The problem
Pull out of the data below the stretch of lines bounded by the one containing "ァー レディース ビジネスシュー" and the one containing "トゥ 疲れない スーツ", both bounds included, unchanged.
Records shown section start
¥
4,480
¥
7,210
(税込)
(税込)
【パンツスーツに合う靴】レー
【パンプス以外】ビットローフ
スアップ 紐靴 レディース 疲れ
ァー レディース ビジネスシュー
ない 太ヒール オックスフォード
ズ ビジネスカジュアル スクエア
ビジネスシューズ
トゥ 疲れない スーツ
Records shown section end
Records shown section start
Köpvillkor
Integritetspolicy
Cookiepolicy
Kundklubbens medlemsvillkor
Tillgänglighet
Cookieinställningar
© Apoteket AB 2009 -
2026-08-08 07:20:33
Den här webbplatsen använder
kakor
Records shown section end
Task result
ァー レディース ビジネスシュー
ない 太ヒール オックスフォード
ズ ビジネスカジュアル スクエア
ビジネスシューズ
トゥ 疲れない スーツ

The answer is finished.